The Tampa Bay area needs more playwrights. In the region of West Central Florida there are only 41 members of the Dramatists Guild — the national playwrights' professional association — and of those 41, fewer than ten were sufficiently interested to come to Guild meetings in St. Pete last March, April and May. Where are the playwrights? Biding their time?

Maybe Gorilla Theatre can help. For the ninth year, this organization is hosting the Young Dramatists' Project, a festival devoted to the best writing of local high school and middle school students. I attended last Sunday not to review the show, but to discover what our youngest playwrights might have to offer the area. Is there imaginative, innovative work coming from these teens? Might they eventually infuse the region with new talent?

Yes and yes. The first of the five plays that made it to the Gorilla stage this year uses instant messaging to tell us the story of a doomed love affair. Amanda Buck's Sweet Nothings is about XXX2593 (Jamaica Reddick) and YYY4168 (Adom McRae), schoolmates who become sweethearts after she shows up as new girl at his high school. Buck has us watching on a large screen as the two lovers write each other over a period of months, and intersperses their writing with glimpses of their daily lives. Directed by David O'Hara, the play graphically demonstrates that even the most digital behavior can ingeniously be made theatrical. And even in the era of IM, love is still maddening.

Next on the lineup is Sam French's This One Night in the Warehouse, a Pinteresque mindgame which sees two men (Chris Jackson and Curtis Belz) thrown into a locked room containing a gun with one bullet. One of them, it seems, is a murderer, and it's up to the other to identify and execute him. Of course, neither believes himself to be the criminal, and though Amber (Belz) is physically stronger and more brutal than Campbell (Jackson), neither is at first willing to make any definitive moves. As directed by Scott Isert, the play features one terrifically convincing fight and a lot of modernist ambiguity. And the end features a surprise that not even a jaded critic saw coming.

After intermission, Courtney Hunter's Journey's End (directed by Ami Sallee Corley) graces the Gorilla stage (attractive sets here and elsewhere by Tandy Ecenia). This is a shrewdly imagined play in which Janie (Nicole Jeannine Smith) and James (Nic Carter) are breaking up over his stubborn inability to express love. What's special about the breakup is the presence of two other figures — a woman (Amy E. Gray) who represents Janie's thoughts, and a man (Nathan Caldwell) who speaks James'. With these alter egos telling us exactly what Janie and James are really thinking, we're able to watch a surface conversation and its hidden subtext simultaneously. The result is fascinating. It's thinking like Hunter's that keeps theatergoing stimulating.

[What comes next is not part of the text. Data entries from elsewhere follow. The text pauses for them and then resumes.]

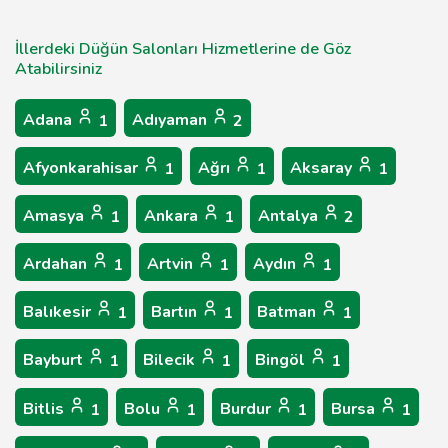
İllerdeki Düğün Salonları Hizmetlerine de Göz
Atabilirsiniz
Adana
Adıyaman
1
2
Afyonkarahisar
Ağrı
Aksaray
1
1
1
Amasya
Ankara
Antalya
1
1
2
Ardahan
Artvin
Aydın
1
1
1
Balıkesir
Bartın
Batman
1
1
1
Bayburt
Bilecik
Bingöl
1
1
1
Bitlis
Bolu
Burdur
Bursa
1
1
1
1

Jonathan Van Gils' Gavrilo eschews formalist innovation in favor of pungent dialogue and a bold re-imagining of a key moment in world history. Gils imagines that the assassin who started World War I — Gavrilo Princip (Chris Morales) — is confronted, before the act, by the history teacher (Steve Garland) who expelled him from school. Directed by Karla Hartley, the play reminds us that we're often ignorant of the repercussions that our words may have, and that even the most innocuous of figures should be treated with care. The good news here is Gils' dialogue, which allows Garland particularly to give a virtuoso performance.

And one could hardly ask for more charming performances than Destiny Ramsey and Adam Corson's in Sierra Almengual's Route 64. This young couple — Hanna and Buddy — are expecting roadside assistance after Buddy's truck has broken down, and as they wait we discover that her college ambitions will take her far from her boyfriend. Playwright Almengual's strength is in her psychologizing: she deftly shows us the complicated duet that ensues when two caring souls find time and circumstance coming between them. As directed by Kristina Ball, the play is fragmentary, impressionistic, but still very satisfying. It's a bittersweet encounter handled with a light touch.

So now, to all you playwrights: Please a) settle in the Bay area after college, and b) keep writing dramas. Local theater needs you.

And kudos to Gorilla Theatre for giving you your professional start.